2. Parse the page and loop through the events and **display** some information about each, including:
  + **Title** (e.g. "Annie Artist Gallery Opening")
  + **Date info** including date, day of week, start, and end times (e.g. "Mon, Oct 2, 2023 11am to 3pm" or "Mon, Oct 2, 2023", depending on whether or not the start and end times are present - some events don't have start and end)
  + **Location** (e.g. "Smith Hall of Art, Gallery 102")
  + **Image** (ideally displayed)
  + **Primary event type** / first tag (e.g. "Arts and Culture")

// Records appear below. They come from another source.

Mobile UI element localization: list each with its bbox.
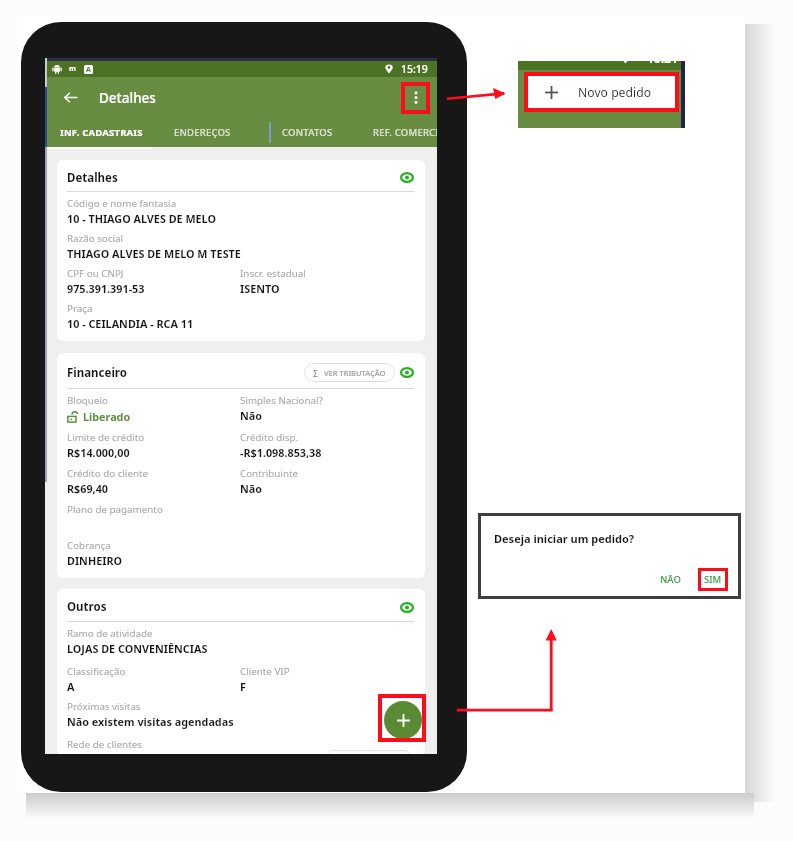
- staticText: Contribuinte: [240, 467, 299, 480]
- staticText: CPF ou CNPJ: [67, 267, 124, 280]
- staticText: Crédito disp.: [240, 431, 299, 444]
- staticText: Detalhes: [67, 170, 118, 186]
- staticText: Razão social: [67, 232, 124, 245]
- staticText: 10:21: [647, 61, 678, 66]
- button[interactable]: CONTATOS: [256, 118, 359, 147]
- staticText: Inscr. estadual: [240, 267, 306, 280]
- staticText: ISENTO: [240, 281, 280, 296]
- staticText: NÃO: [660, 573, 681, 586]
- staticText: Crédito do cliente: [67, 467, 149, 480]
- staticText: ENDEREÇOS: [174, 126, 231, 139]
- staticText: Financeiro: [67, 365, 127, 381]
- staticText: VER TRIBUTAÇÃO: [324, 368, 386, 378]
- staticText: 975.391.391-53: [67, 281, 145, 296]
- staticText: A: [67, 679, 75, 694]
- button[interactable]: Add: [384, 701, 422, 739]
- staticText: m: [69, 64, 76, 74]
- staticText: Cobrança: [67, 539, 111, 552]
- staticText: Plano de pagamento: [67, 503, 163, 516]
- button[interactable]: Action: [327, 750, 410, 754]
- button[interactable]: Outros: [57, 589, 425, 754]
- staticText: Próximas visitas: [67, 700, 141, 713]
- staticText: Não: [240, 408, 262, 423]
- button[interactable]: Financeiro: [57, 353, 425, 578]
- staticText: R$14.000,00: [67, 445, 130, 460]
- button[interactable]: Novo pedido: [528, 76, 676, 108]
- staticText: REF. COMERCIA: [373, 126, 437, 139]
- staticText: Cliente VIP: [240, 665, 290, 678]
- staticText: Classificação: [67, 665, 126, 678]
- staticText: Praça: [67, 302, 93, 315]
- staticText: 10 - CEILANDIA - RCA 11: [67, 316, 194, 331]
- button[interactable]: Σ: [304, 363, 395, 382]
- staticText: Ramo de atividade: [67, 627, 153, 640]
- staticText: Bloqueio: [67, 394, 108, 407]
- staticText: Novo pedido: [578, 84, 652, 101]
- button[interactable]: INF. CADASTRAIS: [45, 118, 157, 147]
- staticText: R$69,40: [67, 481, 109, 496]
- staticText: 10 - THIAGO ALVES DE MELO: [67, 211, 216, 226]
- staticText: LOJAS DE CONVENIÊNCIAS: [67, 641, 208, 656]
- staticText: Não existem visitas agendadas: [67, 714, 234, 729]
- staticText: Outros: [67, 599, 107, 615]
- staticText: Simples Nacional?: [240, 394, 323, 407]
- staticText: Deseja iniciar um pedido?: [494, 531, 635, 546]
- staticText: Σ: [313, 367, 319, 379]
- button[interactable]: Detalhes: [57, 160, 425, 341]
- button[interactable]: SIM: [698, 568, 727, 591]
- staticText: CONTATOS: [282, 126, 333, 139]
- staticText: Detalhes: [99, 89, 156, 107]
- staticText: Código e nome fantasia: [67, 197, 177, 210]
- staticText: INF. CADASTRAIS: [60, 126, 143, 139]
- staticText: -R$1.098.853,38: [240, 445, 322, 460]
- staticText: 15:19: [401, 62, 428, 76]
- staticText: F: [240, 679, 246, 694]
- button[interactable]: REF. COMERCIA: [373, 118, 437, 147]
- staticText: Limite de crédito: [67, 431, 145, 444]
- staticText: THIAGO ALVES DE MELO M TESTE: [67, 246, 241, 261]
- button[interactable]: Toggle visibility: [400, 172, 414, 183]
- staticText: Liberado: [83, 409, 131, 424]
- button[interactable]: Toggle visibility: [400, 602, 414, 613]
- staticText: Rede de clientes: [67, 738, 142, 751]
- staticText: SIM: [704, 573, 722, 586]
- button[interactable]: More options: [401, 82, 430, 113]
- staticText: A: [86, 65, 91, 74]
- button[interactable]: ENDEREÇOS: [151, 118, 254, 147]
- button[interactable]: Back: [54, 77, 86, 118]
- button[interactable]: Toggle visibility: [400, 367, 414, 378]
- staticText: Não: [240, 481, 262, 496]
- button[interactable]: NÃO: [654, 571, 687, 588]
- staticText: DINHEIRO: [67, 553, 123, 568]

> BONUS: instead of a single field for the date info including day of week, start, and end times, see if you can further **decompose the date info** into separate fields:
>  + **Date** (e.g. "2023-09-08")
>  + **Day of week** (e.g. "Friday")
>  + **Start time**, as applicable (e.g. "12:30pm" or None)
>  + **End time**, as applicable (e.g. "01:30pm" or None)

3. Ensure your loop from Question 2 also **collects** the events as a list of dictionaries called `events`.

4. Convert the entire list of `events` to a `pandas.DataFrame` object called `events_df`. Optionally inspect by:
  + Print the column names.
  + Print the number of rows.
  + Show the first few rows.
  + Print the earliest start time. And the latest end time.

5. Write the `events_df` contents to **CSV file** called "events.csv" in the colab filesystem. Optionally download the CSV file into your computer and open with speadsheet software.

> NOTE: we haven't worked with DataFrames yet, so the required parts of Questions 4 and 5 have been done for you.

**Further Exploration**

If you get through that easily enough, consider tackling this optional bonus challenge.

6. Write a function called `fetch_events` that accepts a date string like "2023-10-20" as a parameter input called `selected_date`, and returns the first page of events on that day, formatted as a list of dictionaries. If the `selected_date` parameter is omitted, the function should return the current day's events.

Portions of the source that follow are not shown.